The outcry following the revelation that oil and gas giant Shell would be purchasing Australia’s ‘greenest’ power company revealed a sizeable shift in Australia’s cognisance of greenwashing and corporate responsibility.
In the month after the takeover was announced, the ABC (Australian National Corporation) gathered data to estimate Powershop had lost 6,000 of its 185,000 customers across New South Wales (NSW), Victoria, South Australia, and Queensland.
Social media raged with the news that a fossil fuel giant would take over the company which Greenpeace ranked first in its Green Electricity Guide published in 2018. Activism group GetUp ran a campaign on the corporate takeover, encouraging customers to switch providers – a call which seems to have been heeded with minor “green electricity” retailers reporting spikes in new customers over the last three months.
As of February 1, Shell’s takeover of Powershop Australia was completed nonetheless, clearing the final regulatory steps. The company will now operate as a wholly owned subsidiary of Shell under the Powershop brand within the Shell Energy business in Australia, which is part of Shell’s global Renewables and Energy Solutions business.

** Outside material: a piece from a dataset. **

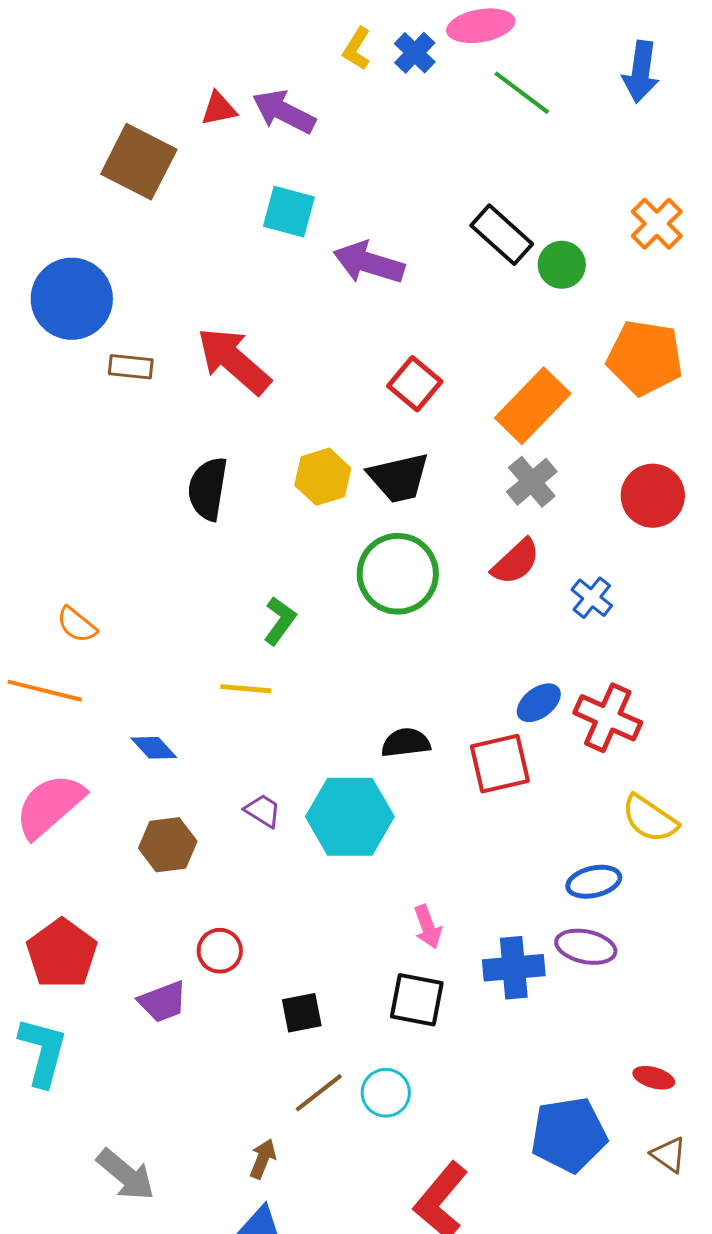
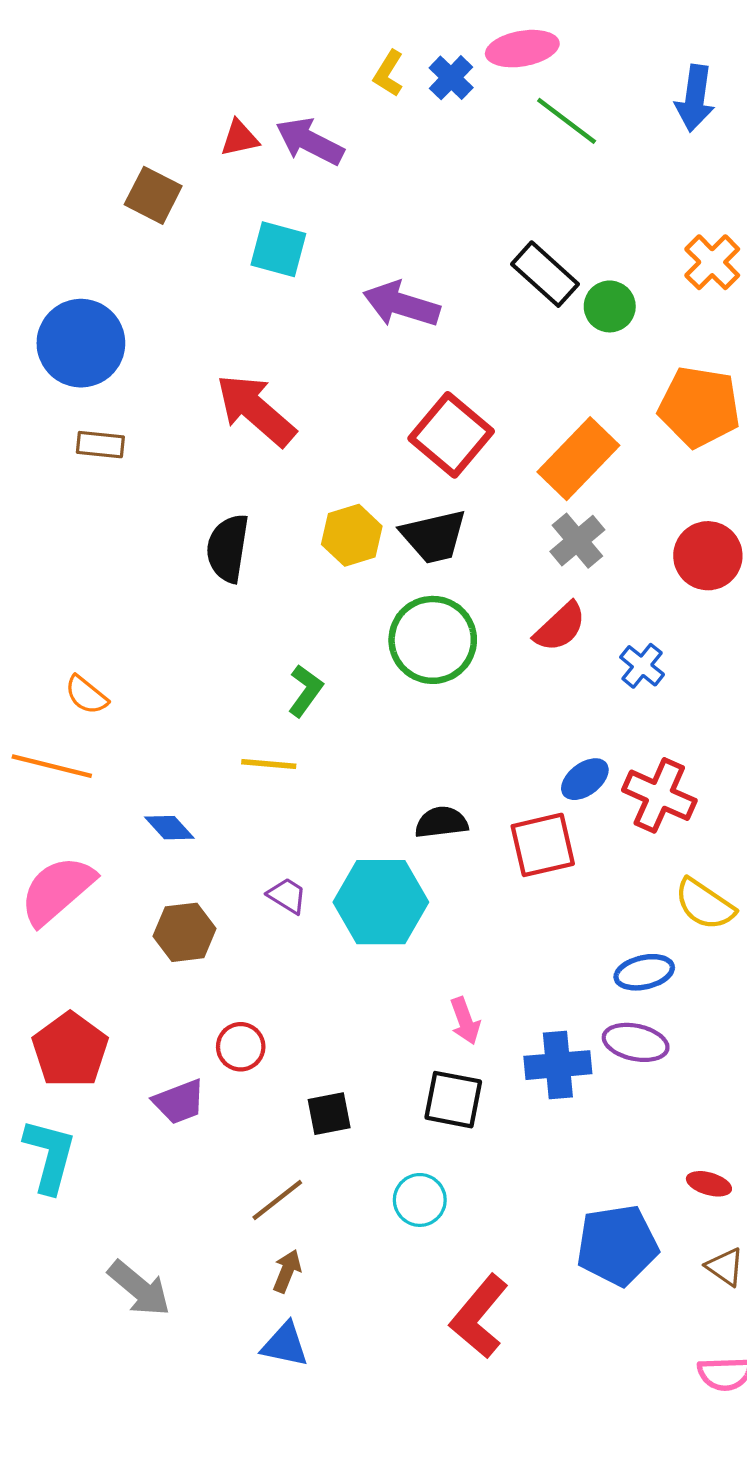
brown square: (139, 162) -> (153, 195), size x0.7
cyan square: (289, 212) -> (278, 249), moved
brown rectangle: (131, 367) -> (100, 445), moved
red square: (415, 384) -> (451, 435), size x1.4
brown line: (319, 1093) -> (277, 1200), moved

Shell bought the business after teaming up with Australian investment manager Infrastructure Capital Group (ICG) to take over Powershop’s partner company, Meridian Energy Australia (MEA), a subsidiary of New Zealand-based company Meridian Energy.
The price Shell paid for Powershop, and its certified clean and green credentials, remains undisclosed, though the acquisition was reportedly part of a $729 million asset sale by Meridian.